Inanymity (A Short Story)

Bureau took some time to process the news.

“Ernest … is dead?”

Clock – who knew more than most because if its vantage point on wall above doorway – explained patiently.

“It happens with them. Sooner or later, their pieces wear down like everyone’s and they stop working. It’s perfectly natural”.

“But … he was so good to us!”

And it was true. Ernest had cared for his household objects more lovingly than most. For many years and on a daily basis, he slowly took his elderly frame around the house, dusting and polishing, even – on occasion – speaking.

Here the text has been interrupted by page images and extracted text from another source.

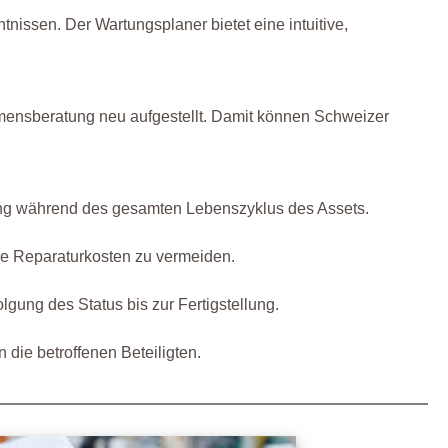
nissen. Der Wartungsplaner bietet eine intuitive,
ensberatung neu aufgestellt. Damit können Schweizer
ung während des gesamten Lebenszyklus des Assets.
re Reparaturkosten zu vermeiden.
ung des Status bis zur Fertigstellung.
die betroffenen Beteiligten.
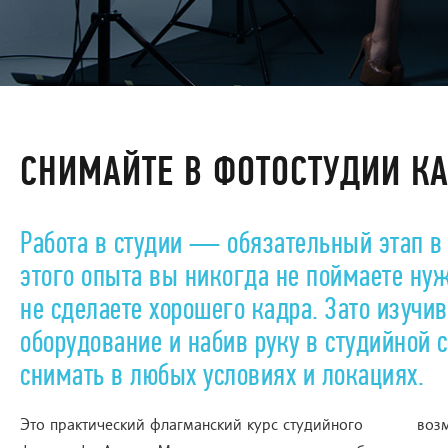
СНИМАЙТЕ В ФОТОСТУДИИ К
Работа в студии — обязательный этап в 
этого опыта вы никогда не поймаете ну
не сделаете хорошего кадра. Зато изучи
оборудование и набив руку в студийной 
снимать в любых условиях и локациях.
Это практический флагманский курс студийного
возм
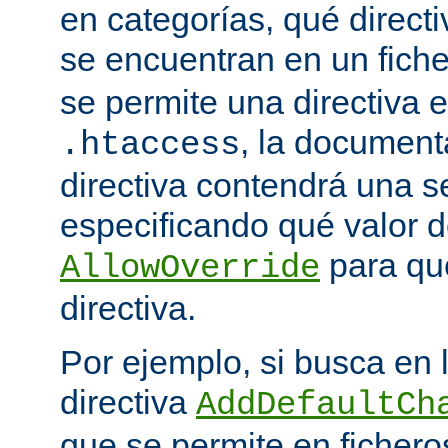
en categorías, qué directi
se encuentran en un fich
se permite una directiva e
, la document
.htaccess
directiva contendrá una s
especificando qué valor d
para qu
AllowOverride
directiva.
Por ejemplo, si busca en
directiva
AddDefaultCh
que se permite en ficher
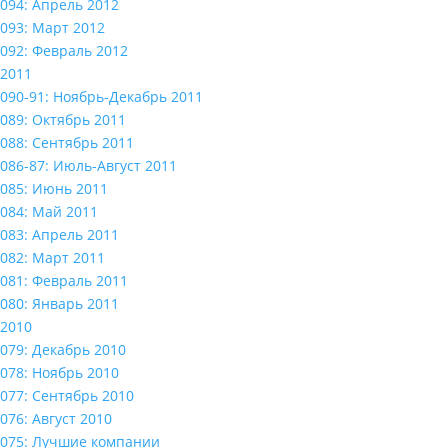
094: Апрель 2012
093: Март 2012
092: Февраль 2012
2011
090-91: Ноябрь-Декабрь 2011
089: Октябрь 2011
088: Сентябрь 2011
086-87: Июль-Август 2011
085: Июнь 2011
084: Май 2011
083: Апрель 2011
082: Март 2011
081: Февраль 2011
080: Январь 2011
2010
079: Декабрь 2010
078: Ноябрь 2010
077: Сентябрь 2010
076: Август 2010
075: Лучшие компании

“There y’go. Good as new”.

“It’s a lot of work, this. But it’s worth it”.

Things like that.

Of course, he had no way of knowing the objects of his attentions could understand him. And he certainly couldn’t hear them speak back. But, perhaps (on some subconscious level) he did know, because (at least as far back as bureau could remember) a day never went by that he didn’t complete his cleaning …

… until the last day.

Mirror was the closest, fortunately (or unfortunately, depending on your point of view) when it happened. Ernest was polishing its face when he dropped cloth (that he’d been using) and shook his left hand as though in pain. From there he grabbed his chest, fell forward, slid down mirror and came to rest on floor.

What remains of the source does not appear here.